Una plaga se tomó a Colombia: la teología de la prosperidad. Justificación religiosa del enriquecimiento repentino, a como dé lugar, ha contribuido a crear un clima que perdona tanto indelicadezas candorosas como el crimen. Hace metástasis ahora con la inversión masiva de dineros en empresas asociadas al narcotráfico  para doblar réditos de un día para otro, y con ejecuciones extrajudiciales que se hacían por la paga. Porque no se trata ya de la riqueza amasada con esfuerzo, fruto y síntoma del favor divino, según algunas doctrinas. El nuevo credo introduce un matiz perverso: al buen cristiano la opulencia le llegará por generación espontánea de su comunión con Dios, sin necesidad de trabajar. El obispo norteamericano E. Bernard Jordan escribe: “Si abres tu mente a la palabra y al propósito de Dios… atraes fácilmente la prosperidad… el dinero y las oportunidades llegarán a tus manos sin esfuerzo (Pero) nadie ha alcanzado la prosperidad empujando una cortadora de césped o haciendo trabajos de plomería (…) El dinero es la fuerza del cambio en este mundo, y nunca tendrás suficiente dinero para cambiar las cosas si eres esclavo de un sueldo”.

Esta filosofía ha invadido predios de todas las iglesias en Colombia. Combinada con el espíritu del mercado sin control, en una sociedad excluyente que lleva años de guerra sucia, se volvió una bomba. Más letal aún si el motivo religioso incursionaba en la política  y terminaba por acomodarse en el discurso del mandatario más popular de los últimos tiempos, que mezcla órdenes de acción militar con avemarías. Versión criolla de la lucha contra el Mal de Bush en Iraq, cuyo antecedente data de las asambleas de fieles que en la Norteamérica profunda  entraban en éxtasis colectivo azuzadas por  pastores que lanzaban anatemas a diestra y siniestra y convocaban a la guerra santa. Ronald Reagan introdujo, a la vez, el neoliberalismo con su libertad de mercado y un sitio de honor para la religión en el manejo del Estado. El gobierno fue también de las sectas fundamentalistas. Estas apoyaban a los lobbies de las armas y, en reciprocidad, el Presidente les designaba jueces enemigos del evolucionismo y del aborto en la Corte Suprema. Como si se tratara del magistrado Ordóñez, hoy candidato del Presidente Uribe a la Procuraduría y quien, a no dudarlo, aplicará justicia con arreglo a sus convicciones religiosas.

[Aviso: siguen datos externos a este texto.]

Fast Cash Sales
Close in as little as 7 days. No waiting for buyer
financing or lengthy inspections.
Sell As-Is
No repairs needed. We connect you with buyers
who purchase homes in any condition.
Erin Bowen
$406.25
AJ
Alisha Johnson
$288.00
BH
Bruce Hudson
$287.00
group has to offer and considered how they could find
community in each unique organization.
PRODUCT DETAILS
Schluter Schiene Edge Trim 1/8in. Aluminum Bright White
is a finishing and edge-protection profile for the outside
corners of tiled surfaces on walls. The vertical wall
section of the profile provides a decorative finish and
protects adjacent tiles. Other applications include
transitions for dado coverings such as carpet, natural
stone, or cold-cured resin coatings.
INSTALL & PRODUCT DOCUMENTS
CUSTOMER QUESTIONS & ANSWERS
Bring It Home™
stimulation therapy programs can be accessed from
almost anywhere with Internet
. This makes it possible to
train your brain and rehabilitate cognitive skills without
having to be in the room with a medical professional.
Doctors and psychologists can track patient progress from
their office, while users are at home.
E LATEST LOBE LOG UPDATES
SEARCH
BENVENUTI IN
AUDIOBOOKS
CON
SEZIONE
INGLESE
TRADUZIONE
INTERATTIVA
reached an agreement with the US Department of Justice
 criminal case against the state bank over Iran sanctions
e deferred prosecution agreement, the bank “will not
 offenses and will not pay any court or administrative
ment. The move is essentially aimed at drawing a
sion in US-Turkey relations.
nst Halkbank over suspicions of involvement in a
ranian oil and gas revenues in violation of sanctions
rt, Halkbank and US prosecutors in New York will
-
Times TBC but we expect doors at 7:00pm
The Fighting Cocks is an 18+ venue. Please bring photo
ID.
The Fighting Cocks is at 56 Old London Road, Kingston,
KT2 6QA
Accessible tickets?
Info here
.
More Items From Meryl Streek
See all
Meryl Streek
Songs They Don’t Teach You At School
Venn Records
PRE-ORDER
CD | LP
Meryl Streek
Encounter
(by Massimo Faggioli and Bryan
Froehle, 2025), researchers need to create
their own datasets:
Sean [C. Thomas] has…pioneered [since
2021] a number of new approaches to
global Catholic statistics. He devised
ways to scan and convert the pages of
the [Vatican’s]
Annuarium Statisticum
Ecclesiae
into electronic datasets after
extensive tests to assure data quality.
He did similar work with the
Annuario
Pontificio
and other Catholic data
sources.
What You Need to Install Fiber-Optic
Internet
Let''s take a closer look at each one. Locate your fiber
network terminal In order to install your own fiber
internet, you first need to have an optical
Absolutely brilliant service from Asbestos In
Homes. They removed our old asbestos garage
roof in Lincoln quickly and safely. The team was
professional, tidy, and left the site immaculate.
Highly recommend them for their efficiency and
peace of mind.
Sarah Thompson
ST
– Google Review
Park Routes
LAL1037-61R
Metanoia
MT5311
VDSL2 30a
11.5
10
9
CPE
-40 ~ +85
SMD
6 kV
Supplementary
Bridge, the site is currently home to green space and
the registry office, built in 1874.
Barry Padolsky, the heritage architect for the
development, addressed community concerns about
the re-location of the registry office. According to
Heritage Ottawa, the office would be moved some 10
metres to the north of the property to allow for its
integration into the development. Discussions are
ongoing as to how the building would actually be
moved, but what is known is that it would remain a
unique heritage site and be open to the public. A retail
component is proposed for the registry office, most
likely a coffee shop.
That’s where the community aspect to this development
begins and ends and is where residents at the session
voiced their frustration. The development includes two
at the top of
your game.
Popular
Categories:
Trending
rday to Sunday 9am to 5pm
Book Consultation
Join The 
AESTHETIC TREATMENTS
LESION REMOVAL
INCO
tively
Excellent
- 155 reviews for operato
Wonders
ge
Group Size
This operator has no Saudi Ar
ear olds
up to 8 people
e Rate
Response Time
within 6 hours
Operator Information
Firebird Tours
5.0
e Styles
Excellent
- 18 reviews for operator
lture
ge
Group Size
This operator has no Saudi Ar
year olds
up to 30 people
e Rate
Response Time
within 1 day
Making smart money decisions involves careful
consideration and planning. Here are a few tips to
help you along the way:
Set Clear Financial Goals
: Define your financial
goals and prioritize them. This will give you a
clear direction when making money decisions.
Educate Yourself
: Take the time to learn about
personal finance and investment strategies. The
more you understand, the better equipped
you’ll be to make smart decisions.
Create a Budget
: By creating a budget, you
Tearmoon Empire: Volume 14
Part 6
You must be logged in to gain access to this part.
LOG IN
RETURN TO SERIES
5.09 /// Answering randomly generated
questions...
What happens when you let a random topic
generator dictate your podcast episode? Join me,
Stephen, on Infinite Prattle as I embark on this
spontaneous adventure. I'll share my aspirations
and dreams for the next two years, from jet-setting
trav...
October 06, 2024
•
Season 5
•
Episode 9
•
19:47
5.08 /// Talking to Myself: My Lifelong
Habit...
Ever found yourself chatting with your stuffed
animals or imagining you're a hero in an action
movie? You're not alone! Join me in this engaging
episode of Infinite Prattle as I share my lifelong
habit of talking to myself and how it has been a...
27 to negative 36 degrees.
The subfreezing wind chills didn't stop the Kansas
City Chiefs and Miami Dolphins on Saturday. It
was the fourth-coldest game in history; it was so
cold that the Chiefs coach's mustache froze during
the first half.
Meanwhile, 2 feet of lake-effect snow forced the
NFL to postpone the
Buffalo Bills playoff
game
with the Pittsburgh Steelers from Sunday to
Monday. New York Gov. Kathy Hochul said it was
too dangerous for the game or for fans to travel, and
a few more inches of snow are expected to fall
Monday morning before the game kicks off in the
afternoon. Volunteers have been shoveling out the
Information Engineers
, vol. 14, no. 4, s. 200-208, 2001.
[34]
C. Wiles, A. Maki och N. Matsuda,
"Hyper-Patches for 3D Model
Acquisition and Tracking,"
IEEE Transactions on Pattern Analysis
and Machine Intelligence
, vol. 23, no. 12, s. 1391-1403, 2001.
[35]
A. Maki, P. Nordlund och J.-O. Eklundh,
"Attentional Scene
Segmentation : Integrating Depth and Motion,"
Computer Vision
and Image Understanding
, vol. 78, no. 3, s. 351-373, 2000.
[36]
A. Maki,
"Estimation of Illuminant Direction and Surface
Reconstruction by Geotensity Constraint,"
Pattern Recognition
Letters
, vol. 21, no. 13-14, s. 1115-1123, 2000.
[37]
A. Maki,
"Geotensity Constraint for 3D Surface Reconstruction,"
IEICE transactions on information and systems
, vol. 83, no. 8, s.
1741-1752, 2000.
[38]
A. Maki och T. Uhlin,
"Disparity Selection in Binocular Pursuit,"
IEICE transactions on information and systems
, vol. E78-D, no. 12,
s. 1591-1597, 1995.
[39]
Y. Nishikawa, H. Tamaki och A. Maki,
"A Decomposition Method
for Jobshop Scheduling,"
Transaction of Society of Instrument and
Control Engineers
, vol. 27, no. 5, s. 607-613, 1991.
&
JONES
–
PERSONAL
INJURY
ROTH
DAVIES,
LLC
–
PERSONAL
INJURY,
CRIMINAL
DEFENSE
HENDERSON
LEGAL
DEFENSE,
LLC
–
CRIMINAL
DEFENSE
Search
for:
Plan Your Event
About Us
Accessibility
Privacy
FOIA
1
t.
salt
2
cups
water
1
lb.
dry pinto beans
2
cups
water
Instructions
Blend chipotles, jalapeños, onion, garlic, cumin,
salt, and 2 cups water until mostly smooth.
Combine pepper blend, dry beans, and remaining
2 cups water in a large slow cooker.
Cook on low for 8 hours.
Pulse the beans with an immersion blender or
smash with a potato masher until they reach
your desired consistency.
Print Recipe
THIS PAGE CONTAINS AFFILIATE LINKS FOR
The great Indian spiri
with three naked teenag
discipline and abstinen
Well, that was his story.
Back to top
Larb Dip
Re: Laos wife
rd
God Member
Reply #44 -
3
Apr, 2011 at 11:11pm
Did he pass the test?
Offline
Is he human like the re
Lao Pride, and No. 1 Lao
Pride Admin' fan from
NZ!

Entre nosotros, los antecedentes se remontan al narcotráfico. Para no hablar de la alianza de la jerarquía católica con el partido Conservador en tiempos de la Violencia. Hace 20 años, los sicarios de Pablo Escobar se encomendaban a María Auxiliadora para acertar en sus misiones asesinas. Alonso Salazar, alcalde de Medellín, escribe que el narcotráfico afianzó la cultura del consumo, popularizó un fetichismo religioso que violentaba la ética, elevó el dinero y la fuerza a categoría de valores supremos, socavó las instituciones y los controles naturales de la sociedad contra el delito.

Si obispos y pastores bendicen el enriquecimiento fácil de los fieles, no les tiembla la mano para exigirles contribuciones y diezmos. Con ellos  aseguran los primeros su prosperidad sin trabajar y los crédulos invierten en salvación eterna, que no terrenal. Pirámide divina de captación ilegal de fondos que el Estado no toca, pues es su aliada. Indigna en todo esto la manipulación política y la explotación económica del más caro sentimiento humano: el sentimiento religioso.